After covering the AYA show in Georgia, Steve borrowed a plane and flew up to the Berkshires, so Tessa and I met him at the Great Barrington airstrip for a quick jaunt in the skies above our farm.
Needless to say, it was magnificent. The plane was tiny, cramped and a little noisy, but who cares - by the time we got over our place and saw a little black dot called Chopin the Dog running through the fields a thousand feet below, we were in heaven.
Route 23, which is the old Columbia Turnpike from the 18th century, cut a gorgeous swath through the county and on to the Catskills. Words pauper the experience, and pictures only hint at what it's like being up there.
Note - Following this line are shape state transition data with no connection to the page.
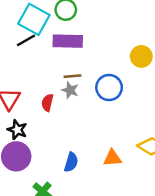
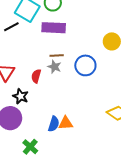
black line: (26, 40) -> (11, 27), moved
black star: (17, 130) -> (21, 96), moved
orange triangle: (112, 158) -> (66, 123), moved

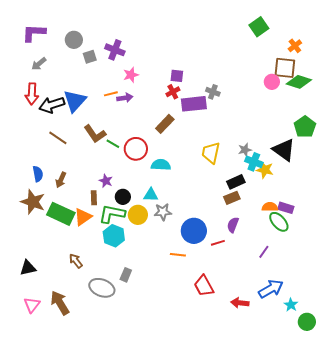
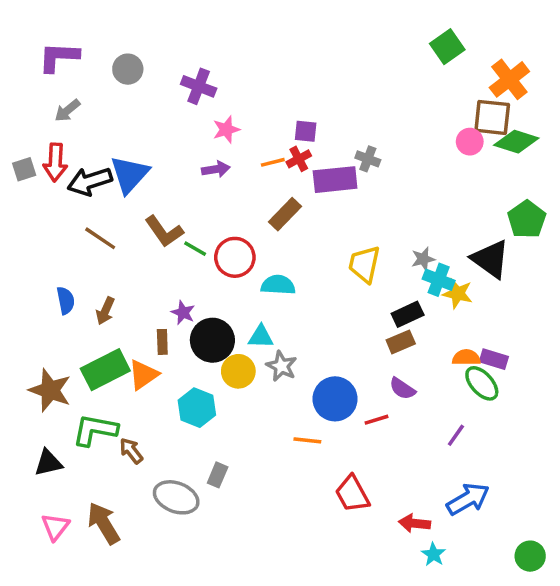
orange cross: (295, 46) -> (509, 79), size x1.6
gray square: (90, 57) -> (24, 169), moved
orange line: (111, 94) -> (273, 162), moved
black circle: (123, 197) -> (212, 340), size x1.6
brown star: (33, 202) -> (50, 390), moved
gray star: (163, 212) -> (281, 366), turned 30
green rectangle: (61, 214) -> (105, 370), turned -52
green L-shape: (112, 214) -> (95, 430), moved
purple semicircle: (233, 225) -> (402, 389), turned -77
cyan star: (291, 305) -> (433, 554), moved

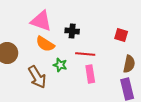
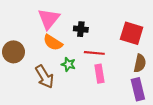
pink triangle: (41, 21) -> (49, 19), turned 50
red square: (121, 35) -> (132, 33), size x1.6

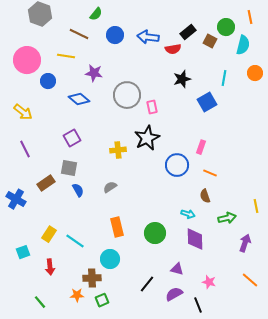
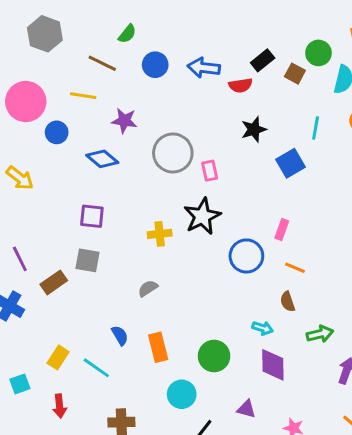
purple square: (72, 138) -> (92, 216), turned 36
purple line: (25, 149) -> (20, 259), moved
blue semicircle: (78, 190) -> (120, 335), moved
cyan circle: (110, 259) -> (182, 394), moved

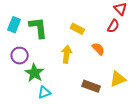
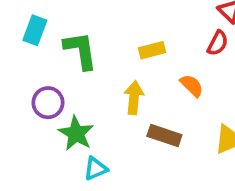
cyan rectangle: (14, 25) -> (35, 30), moved
yellow rectangle: (77, 29) -> (152, 50), turned -40
brown rectangle: (91, 86) -> (164, 135), moved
After circling our place three times, we decided to take the plane up to 6,000 feet to get over the clouds for a better view of New England in general.
It was a little bumpy, and I was afraid Tessa (whose summer camp friends called her "Ralph" due to her predilection for motion sickness) might hurl, but she was totally fine. We never quite got over cloud layer, but when the view opened up, and the Hudson River appeared, it was miraculous.
Steve said you used to be able to see the World Trade Center towers from up there. The visibility wasn't stellar, but still, you suddenly had a grasp of the physical world as a map. You knew were stuff went, and saw the relationships between road, river and rail. You understood where you fit, an impossibly small creature tip-toeing across dainty lines drawn on the Earth. It's like Douglas Adams' "total perspective vortex," and like Zaphod Beeblebrox, it doesn't feel all that bad.
I hate flying commercial airlines with a two-Xanax and three-bourbon-and-ginger passion, but I'll get up in a single-engine plane with Steve any day of the week.